Posted on 10/24/16 at 7:21 pm to Tarik One
15 years ago some douchey Corvette driver had double parked at Copelands. I casually pulled the Corvette emblem off the hood and put it on one of my shelves.
Posted on 10/24/16 at 7:22 pm to thetigerman
quote:
I casually pulled the Corvette emblem off the hood and put it on one of my shelves
Pics or you are lying.
Posted on 10/24/16 at 7:25 pm to Tarik One
Once back in college this girl said that we could only have the sex if we were dating so one drunken night I agreed to date her then the next morning after the deed was done I broke up with her but not before she had changed her status on Facebook and her mom and sister had both friend requested me. I was talking to a another girl at the time so I didn't feel bad but now that it's been a few years I feel bad for the poor girl.

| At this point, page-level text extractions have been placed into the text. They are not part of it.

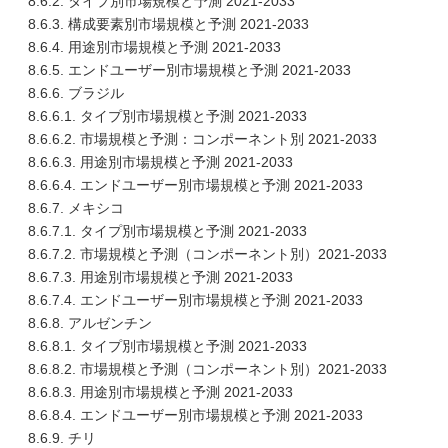
8.6.2. タイプ別市場規模と予測 2021-2033
8.6.3. 構成要素別市場規模と予測 2021-2033
8.6.4. 用途別市場規模と予測 2021-2033
8.6.5. エンドユーザー別市場規模と予測 2021-2033
8.6.6. ブラジル
8.6.6.1. タイプ別市場規模と予測 2021-2033
8.6.6.2. 市場規模と予測：コンポーネント別 2021-2033
8.6.6.3. 用途別市場規模と予測 2021-2033
8.6.6.4. エンドユーザー別市場規模と予測 2021-2033
8.6.7. メキシコ
8.6.7.1. タイプ別市場規模と予測 2021-2033
8.6.7.2. 市場規模と予測（コンポーネント別）2021-2033
8.6.7.3. 用途別市場規模と予測 2021-2033
8.6.7.4. エンドユーザー別市場規模と予測 2021-2033
8.6.8. アルゼンチン
8.6.8.1. タイプ別市場規模と予測 2021-2033
8.6.8.2. 市場規模と予測（コンポーネント別）2021-2033
8.6.8.3. 用途別市場規模と予測 2021-2033
8.6.8.4. エンドユーザー別市場規模と予測 2021-2033
8.6.9. チリ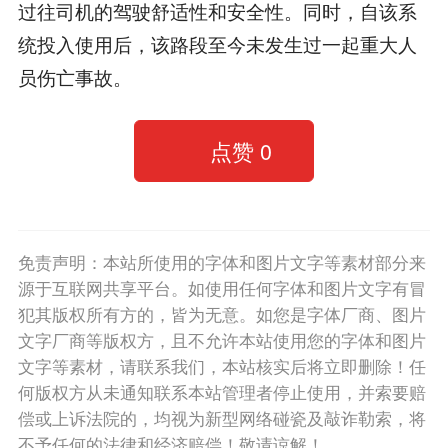
过往司机的驾驶舒适性和安全性。同时，自该系
统投入使用后，该路段至今未发生过一起重大人
员伤亡事故。
点赞
0
免责声明：本站所使用的字体和图片文字等素材部分来
源于互联网共享平台。如使用任何字体和图片文字有冒
犯其版权所有方的，皆为无意。如您是字体厂商、图片
文字厂商等版权方，且不允许本站使用您的字体和图片
文字等素材，请联系我们，本站核实后将立即删除！任
何版权方从未通知联系本站管理者停止使用，并索要赔
偿或上诉法院的，均视为新型网络碰瓷及敲诈勒索，将
不予任何的法律和经济赔偿！敬请谅解！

Think she's married now
Posted on 10/24/16 at 7:25 pm to OweO
Oh I don't have it anymore, my little brother stole it from me
Posted on 10/24/16 at 7:31 pm to Tarik One
From when I was in high school...
Two lanes of traffic were merging. I was in the right lane, the left lane had to merge right. Both lanes moving the same speed, not very fast at all - around 5mph. The lady to my left rolled her window down and asked if she could merge in. I had my window down and said no, with a big smile on my face. Thinking she misheard me, she asked again. I again said no with a smile on my face. She fricking lost it. Cursing at me, demanding that I let her in. All the while me and her teenage daughter in the passenger seat were cracking up.
Two lanes of traffic were merging. I was in the right lane, the left lane had to merge right. Both lanes moving the same speed, not very fast at all - around 5mph. The lady to my left rolled her window down and asked if she could merge in. I had my window down and said no, with a big smile on my face. Thinking she misheard me, she asked again. I again said no with a smile on my face. She fricking lost it. Cursing at me, demanding that I let her in. All the while me and her teenage daughter in the passenger seat were cracking up.
Posted on 10/24/16 at 7:31 pm to Tarik One
In HS a guy's parents were out of town so he had a party. He was kinda a dick so.... allegedly we emptied his ice cubes out of the trays and filled them back up with urine.
In college, I directed a extremely drunk friend to puke in the toolbox of a truck belonging to a guy I didn't care for.
So ashamed of myself!!!
In college, I directed a extremely drunk friend to puke in the toolbox of a truck belonging to a guy I didn't care for.
So ashamed of myself!!!
This post was edited on 10/24/16 at 7:39 pm
Posted on 10/24/16 at 7:37 pm to theenemy
quote:
In HS a guy's parents were out of town so he had a part
I had a group of friends I went out, all the time, with in HS.. For some reason we decided that when we would go to parties at people's houses we would steal their family portraits.. Then we got to the point where we would see who could steal the most random things..
Since I had a big van with a lift in it with a bunch of space in the middle, everyone would go put whatever they stole in the van. We would leave from parties with pot plants, people's mother's underwear.. One time someone stole someone's dad's work boot.. Not boots, just one. I think someone stole all the soap in someone's house one time.
Posted on 10/24/16 at 7:42 pm to Bluefin
Karma's going to get you when you start a new job and she's your boss.